● TASK PROMPT:
Take every line from the records below that includes the word "Notification".

Start of TASK INPUT

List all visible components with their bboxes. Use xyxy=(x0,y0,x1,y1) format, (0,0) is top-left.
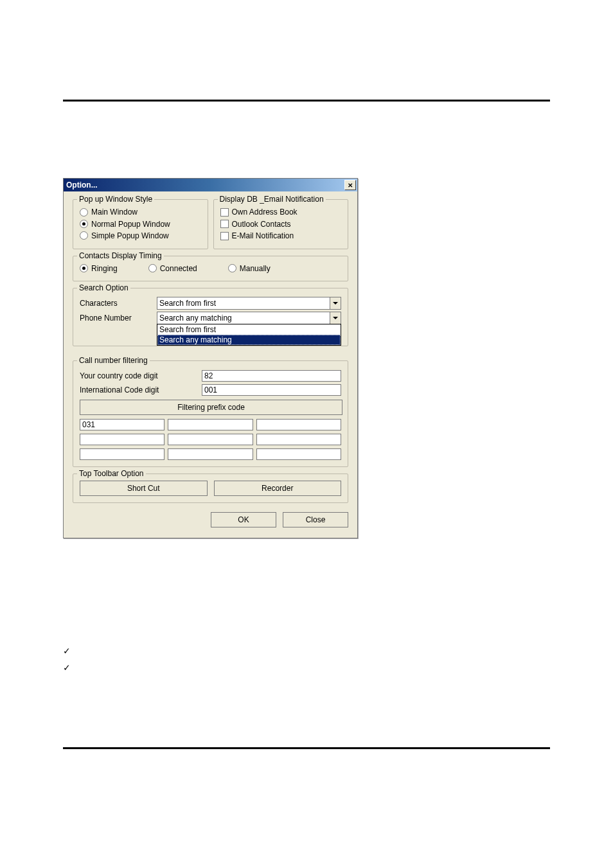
dialog-buttons-row: OK Close xyxy=(73,512,348,527)
group-legend: Call number filtering xyxy=(77,356,150,365)
group-legend: Search Option xyxy=(77,283,130,292)
radio-dot-icon xyxy=(82,222,85,226)
prefix-input[interactable] xyxy=(80,448,164,460)
radio-icon xyxy=(80,208,88,217)
option-dialog: Option... ✕ Pop up Window Style Main Win… xyxy=(63,178,358,538)
combo-list-item[interactable]: Search from first xyxy=(157,324,341,335)
radio-ringing[interactable]: Ringing xyxy=(80,264,118,273)
search-phone-row: Phone Number Search any matching Search … xyxy=(80,312,341,324)
country-code-row: Your country code digit xyxy=(80,370,341,382)
combo-list-item[interactable]: Search any matching xyxy=(157,335,341,345)
timing-row: Ringing Connected Manually xyxy=(80,263,341,274)
field-label: International Code digit xyxy=(80,385,202,394)
footer-rule xyxy=(63,747,550,749)
prefix-input[interactable] xyxy=(168,448,253,460)
country-code-input[interactable] xyxy=(202,370,341,382)
prefix-input[interactable] xyxy=(168,419,253,430)
header-rule xyxy=(63,100,550,102)
checklist: ✓ ✓ xyxy=(63,642,78,676)
display-db-group: Display DB _Email Notification Own Addre… xyxy=(213,199,349,249)
window-title: Option... xyxy=(66,181,98,190)
radio-label: Manually xyxy=(240,264,271,273)
recorder-button[interactable]: Recorder xyxy=(214,481,342,496)
prefix-input[interactable] xyxy=(80,434,164,445)
group-legend: Pop up Window Style xyxy=(77,195,154,204)
chevron-down-icon xyxy=(330,297,341,309)
checkbox-label: Outlook Contacts xyxy=(232,220,291,229)
toolbar-buttons-row: Short Cut Recorder xyxy=(80,481,341,496)
popup-style-group: Pop up Window Style Main Window Normal P… xyxy=(73,199,208,249)
radio-connected[interactable]: Connected xyxy=(148,264,197,273)
radio-main-window[interactable]: Main Window xyxy=(80,208,138,217)
dialog-body: Pop up Window Style Main Window Normal P… xyxy=(64,191,357,538)
checkbox-email-notification[interactable]: E-Mail Notification xyxy=(220,231,294,240)
field-label: Your country code digit xyxy=(80,371,202,380)
call-number-filtering-group: Call number filtering Your country code … xyxy=(73,360,348,467)
radio-manually[interactable]: Manually xyxy=(228,264,271,273)
checkmark-icon: ✓ xyxy=(63,646,71,656)
checkbox-icon xyxy=(220,220,229,228)
phone-number-combo[interactable]: Search any matching Search from first Se… xyxy=(157,312,341,324)
prefix-input[interactable] xyxy=(256,448,341,460)
prefix-grid xyxy=(80,419,341,460)
prefix-input[interactable] xyxy=(80,419,164,430)
radio-normal-popup[interactable]: Normal Popup Window xyxy=(80,220,170,229)
search-characters-row: Characters Search from first xyxy=(80,297,341,310)
list-item: ✓ xyxy=(63,642,78,659)
contacts-timing-group: Contacts Display Timing Ringing Connecte… xyxy=(73,256,348,281)
checkmark-icon: ✓ xyxy=(63,662,71,673)
prefix-input[interactable] xyxy=(256,434,341,445)
checkbox-icon xyxy=(220,208,229,217)
titlebar[interactable]: Option... ✕ xyxy=(64,179,357,191)
top-groupboxes-row: Pop up Window Style Main Window Normal P… xyxy=(73,199,348,256)
characters-combo[interactable]: Search from first xyxy=(157,297,341,310)
radio-icon xyxy=(80,264,88,272)
checkbox-label: Own Address Book xyxy=(232,208,298,217)
close-button[interactable]: Close xyxy=(283,512,348,527)
radio-label: Main Window xyxy=(91,208,138,217)
radio-label: Simple Popup Window xyxy=(91,231,169,240)
search-option-group: Search Option Characters Search from fir… xyxy=(73,288,348,346)
group-legend: Display DB _Email Notification xyxy=(218,195,326,204)
page: Option... ✕ Pop up Window Style Main Win… xyxy=(0,0,613,868)
checkbox-own-address-book[interactable]: Own Address Book xyxy=(220,208,298,217)
phone-combo-list: Search from first Search any matching xyxy=(157,324,341,346)
top-toolbar-option-group: Top Toolbar Option Short Cut Recorder xyxy=(73,474,348,503)
checkbox-icon xyxy=(220,232,229,240)
radio-icon xyxy=(148,264,157,272)
ok-button[interactable]: OK xyxy=(211,512,276,527)
radio-dot-icon xyxy=(82,267,85,270)
chevron-down-icon xyxy=(330,312,341,324)
shortcut-button[interactable]: Short Cut xyxy=(80,481,208,496)
radio-icon xyxy=(228,264,236,272)
radio-simple-popup[interactable]: Simple Popup Window xyxy=(80,231,169,240)
group-legend: Top Toolbar Option xyxy=(77,469,146,478)
prefix-input[interactable] xyxy=(256,419,341,430)
combo-value: Search any matching xyxy=(159,314,232,323)
prefix-input[interactable] xyxy=(168,434,253,445)
radio-label: Connected xyxy=(160,264,197,273)
close-icon[interactable]: ✕ xyxy=(344,180,356,190)
radio-label: Normal Popup Window xyxy=(91,220,170,229)
radio-icon xyxy=(80,220,88,228)
checkbox-outlook-contacts[interactable]: Outlook Contacts xyxy=(220,220,291,229)
radio-label: Ringing xyxy=(91,264,118,273)
list-item: ✓ xyxy=(63,659,78,676)
search-label: Phone Number xyxy=(80,314,157,323)
combo-value: Search from first xyxy=(159,299,216,308)
intl-code-row: International Code digit xyxy=(80,384,341,396)
checkbox-label: E-Mail Notification xyxy=(232,231,294,240)
group-legend: Contacts Display Timing xyxy=(77,251,164,260)
intl-code-input[interactable] xyxy=(202,384,341,396)
radio-icon xyxy=(80,231,88,240)
search-label: Characters xyxy=(80,299,157,308)
filtering-prefix-button[interactable]: Filtering prefix code xyxy=(80,400,342,415)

End of TASK INPUT

● RESPONSE AREA:
display-db-group: Display DB _Email Notification Own Addre… xyxy=(213,199,349,249)
checkbox-email-notification[interactable]: E-Mail Notification xyxy=(220,231,294,240)
group-legend: Display DB _Email Notification xyxy=(218,195,326,204)
checkbox-label: E-Mail Notification xyxy=(232,231,294,240)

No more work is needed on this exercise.